Naturally acquired immunity against P. falciparum, which is believed to build up with long-term exposure to malaria and presents with lower parasite densities and fewer clinical malaria episodes in older children and adults, has been reported from endemic areas in Myanmar, eastern Indonesia and India [42]. In areas with lower transmission intensity, the age at which clinical immunity develops tends to shift to an older age [42]. Malaria prevalence, parasite density and the number of clinical malaria cases were higher in children under 15 years.

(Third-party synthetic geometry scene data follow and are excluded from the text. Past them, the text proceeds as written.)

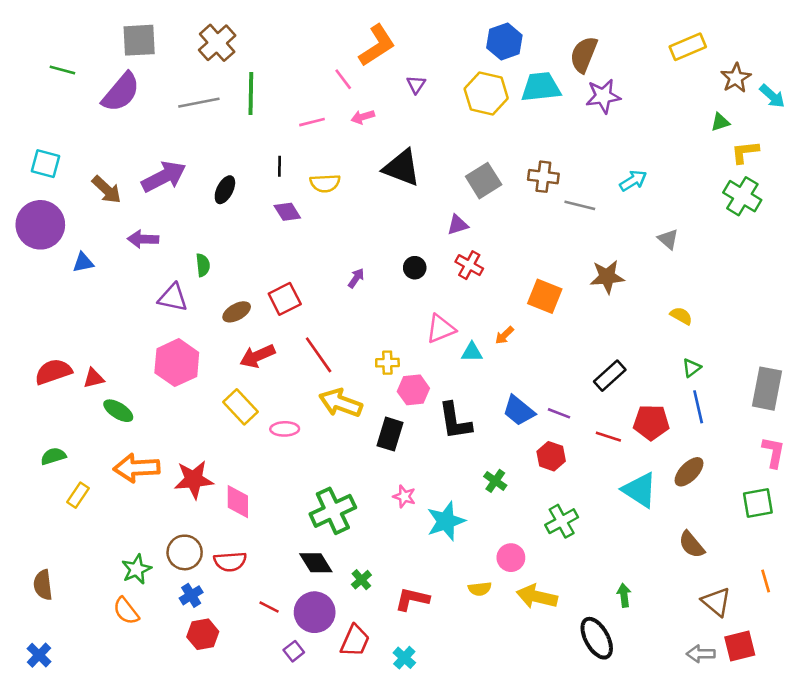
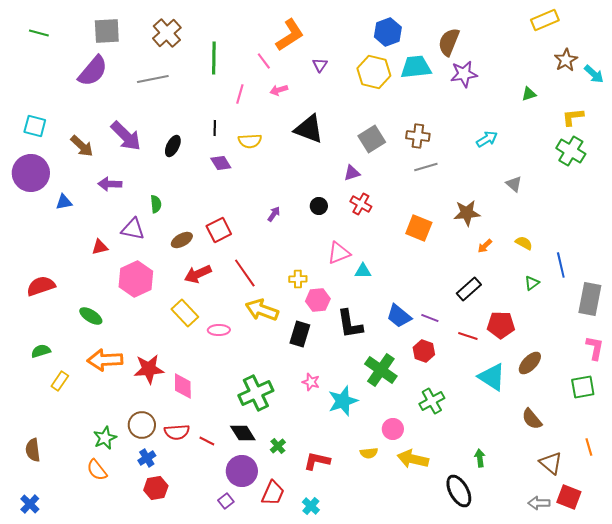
yellow rectangle: (688, 47) -> (545, 20), moved
green line: (62, 70) -> (39, 33), moved
green line: (251, 94) -> (214, 58), moved
pink line: (312, 122) -> (240, 94), turned -60
green triangle: (720, 122) -> (529, 94), moved
purple arrow: (164, 177) -> (126, 136), turned 72
gray line: (580, 205) -> (426, 167), moved, turned -30
orange arrow: (504, 335) -> (485, 246), moved
red triangle: (94, 378) -> (100, 247), moved
blue line: (698, 407) -> (561, 265), moved
green cross: (495, 481) -> (381, 370), size x1.8
red line: (269, 607) -> (207, 441), moved
red square: (740, 646) -> (569, 497), turned 35

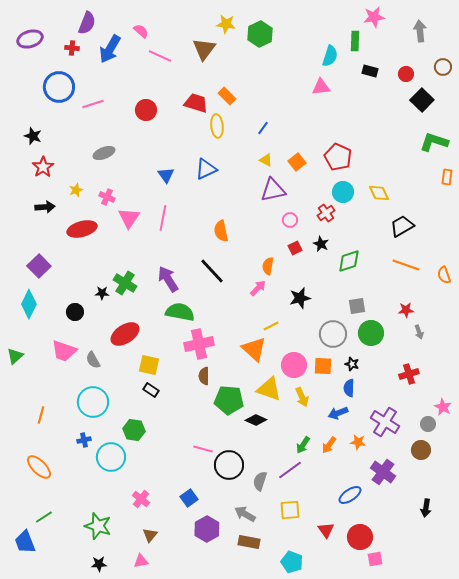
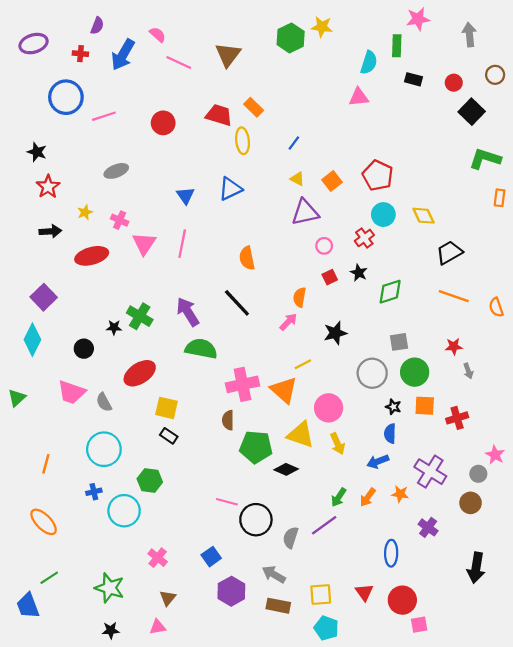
purple semicircle: (87, 23) -> (97, 26), size x0.7
yellow star: (226, 24) -> (322, 27), moved
pink cross: (199, 344) -> (243, 384), moved
orange square: (323, 366) -> (425, 406), moved
purple cross: (383, 472) -> (428, 527), size x0.7
blue ellipse: (350, 495) -> (391, 553), turned -55
black arrow: (426, 508) -> (476, 568), size x1.5
yellow square: (290, 510) -> (321, 595), moved

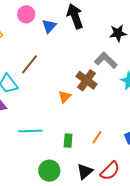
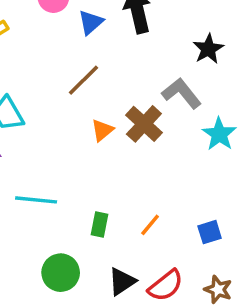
black star: (118, 33) -> (208, 49), turned -30
brown line: (30, 64) -> (83, 80), moved
orange triangle: (65, 97) -> (102, 130), moved

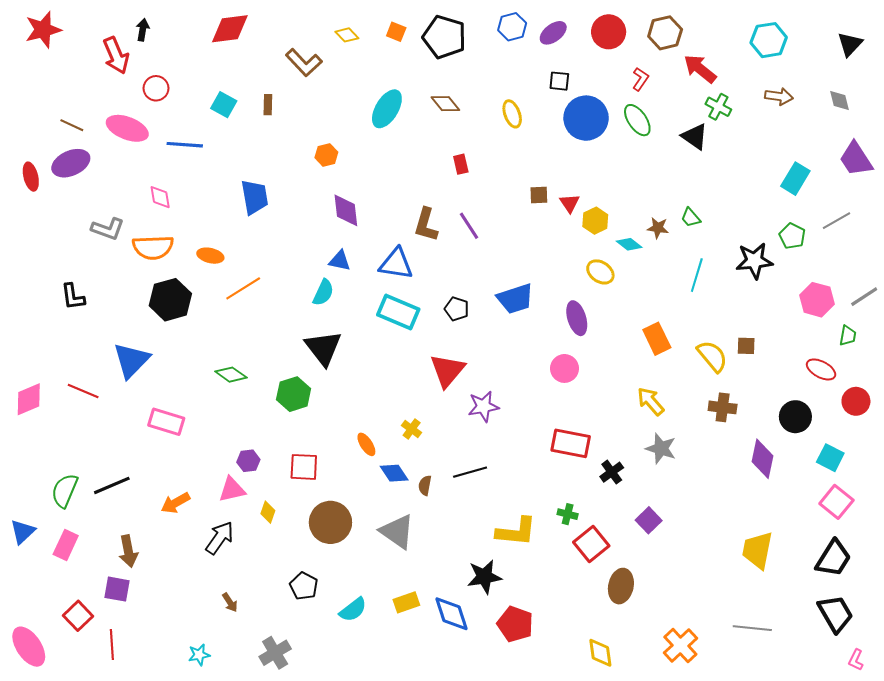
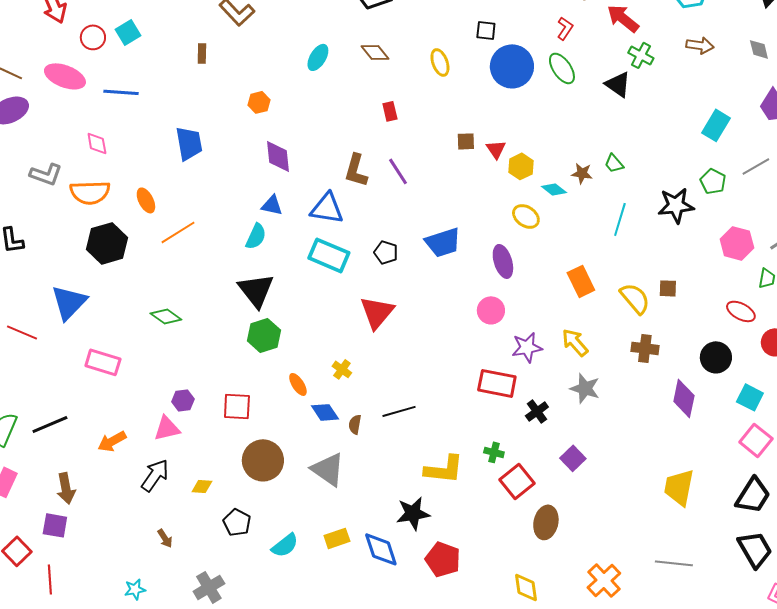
cyan square: (224, 105) -> (128, 32), moved, turned 30
cyan ellipse: (387, 109) -> (318, 57), size x0.7
orange ellipse: (210, 256) -> (146, 200), turned 50
green hexagon: (294, 394) -> (264, 335), moved
purple star: (483, 406) -> (527, 347), moved
yellow diamond: (268, 512) -> (202, 486), moved, turned 75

As previously reported by Alves et al. [46], asymptomatic carriers may act as a reservoir for parasites and are a likely source of infection. However, treatment is typically only provided to symptomatic patients as asymptomatic carriers are rarely seen and/or diagnosed at health care facilities. Particularly in times of malaria elimination, asymptomatic malaria carrier with a low parasitaemia will present new challenges for malaria control in the region where malaria diagnosis is mainly based on microscopy and RDT.

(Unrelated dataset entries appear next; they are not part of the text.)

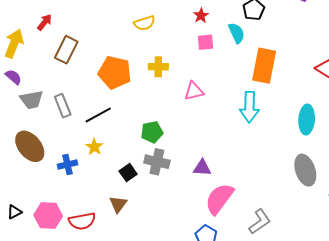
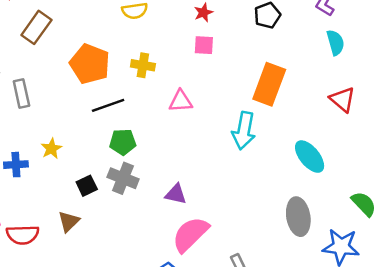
cyan semicircle: (237, 33) -> (335, 43), moved
black line: (98, 115) -> (108, 105), moved
cyan ellipse: (307, 119) -> (310, 157), turned -52

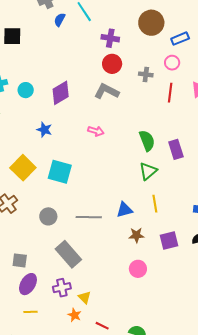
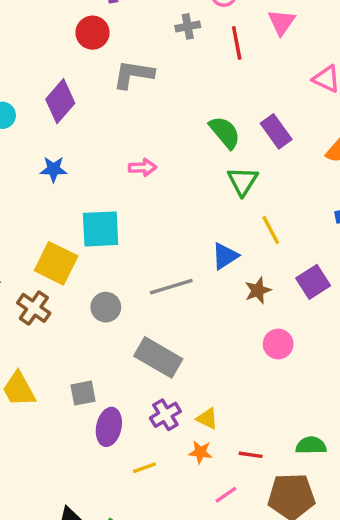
red circle: (112, 64) -> (93, 33), moved
pink arrow: (96, 131) -> (143, 167), moved
yellow square: (23, 168) -> (56, 263), moved
yellow line: (30, 312) -> (144, 468), moved

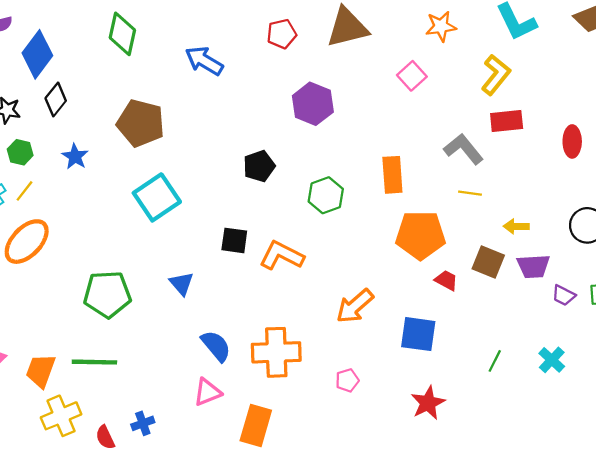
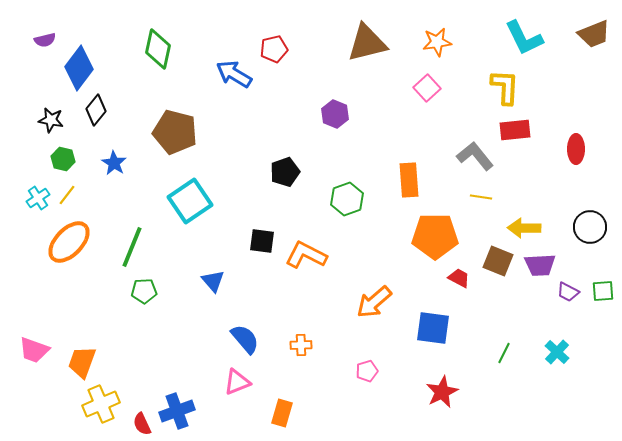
orange star: (441, 26) -> (437, 42), moved
red pentagon: (282, 34) -> (274, 49), moved
yellow L-shape: (496, 75) -> (505, 87), turned -36
purple hexagon: (313, 104) -> (335, 114), size x0.7
yellow arrow: (516, 226) -> (524, 228), size x1.4
green pentagon: (107, 294) -> (144, 291), size x0.6
orange cross: (276, 352) -> (301, 345), size x0.5
green line: (94, 362) -> (132, 247), moved, turned -69
blue cross: (143, 423) -> (177, 411), size x1.6
orange rectangle: (256, 426) -> (282, 413), size x0.7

Limitations of this study include all potential shortcomings of a point-prevalence study as well as the potential bias arising from the fact that only one district has been surveyed which may not be representative for all 13 malaria endemic districts in Bangladesh. Secondly, there was some overlap with the previously reported cross-sectional survey based on RDTs [15], which, however, provides far less detailed epidemiological data.

Conclusions

The surveys showed that there are areas in Bangladesh with prevalence rates comparable to those found in malaria-endemic regions of tropical Africa. This study indicates, in accordance with other studies from Southeast Asia, that there is still a substantial proportion of asymptomatic, parasitaemic individuals in Bangladesh that may act as a silent reservoir for malaria transmission. This has major implications for ongoing malaria control programs in Bangladesh that are based on prevention of infection through bed nets and treatment of symptomatic patients. Particularly considering ongoing elimination efforts these findings highlight the need for new intervention strategies targeting all infections, symptomatic as well as asymptomatic, for reducing potential sources of infection and for interrupting the transmission cycle. Based on this study, it is evident that malaria remains an important public health problem in the southeastern part of Bangladesh. Further research is needed to determine the role of asymptomatic individuals for malaria transmission in the area.